Mapping transition state structures for thiophosphinoyl group transfer between oxyanionic nucleophiles in water and aqueous ethanol solvents

Abstract

Second-order rate constants were measured for thiophosphinoyl group transfer from substrates 3a-g to oxygen nucleophiles in 50% water–50% ethanol and 30% water–70% ethanol mixtures, to obtain solvent-independent Brønsted coefficients β_nuc = 0.35, β_lg = −0.64; and β_nuc = 0.34, β_lg = −0.61, respectively. Combination with earlier results maps a concerted transition state (TS) in water which progressively loosens in 70% water–30% ethanol and 50% water–50% ethanol but remains unchanged thereafter in ethanol-rich mixtures. Analysis with the More O’Ferrall–Jencks reaction map reveals two contending factors: (i) increased nucleophile/leaving group basicity moves the concerted TS towards tighter structures via vector g, while (ii) lowered solvent polarity moves the TS towards dissociative structures via vector z.
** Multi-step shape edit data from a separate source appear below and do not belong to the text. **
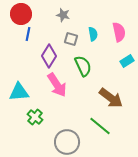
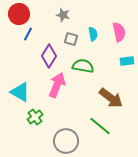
red circle: moved 2 px left
blue line: rotated 16 degrees clockwise
cyan rectangle: rotated 24 degrees clockwise
green semicircle: rotated 55 degrees counterclockwise
pink arrow: rotated 125 degrees counterclockwise
cyan triangle: moved 1 px right; rotated 35 degrees clockwise
green cross: rotated 14 degrees clockwise
gray circle: moved 1 px left, 1 px up
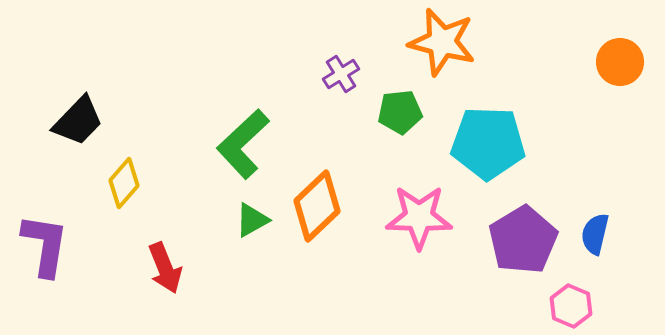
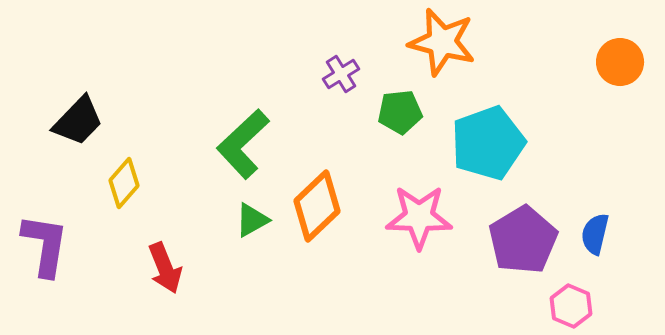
cyan pentagon: rotated 22 degrees counterclockwise
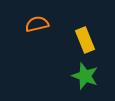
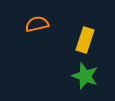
yellow rectangle: rotated 40 degrees clockwise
The inequality z > g in water-rich solvent mixtures leads to more dissociative structures, whilst a parity of these vectors (z ∼ g) in ethanol-rich mixtures leads to an unchanging concerted (dissociative) TS structure. A solvent effect in ethanol-rich solvent mixtures is electrostatic in nature, where the solvent deploys its dielectric endowments to stabilize the significant amounts of charges that develop in the TS. In this work, varying solvent polarity does not lead to a mechanistic change, as previously postulated. The potential energy surface (PES) for reactions involving associative TS structures in ethanol is shown to be markedly different from the PES leading to products via concerted TS structures in water/aqueous ethanol solvents. This finding is of interest in biological phosphoryl transfer systems where it is advocated that enzymes act by tightening the dissociative TS structures of uncatalyzed reactions.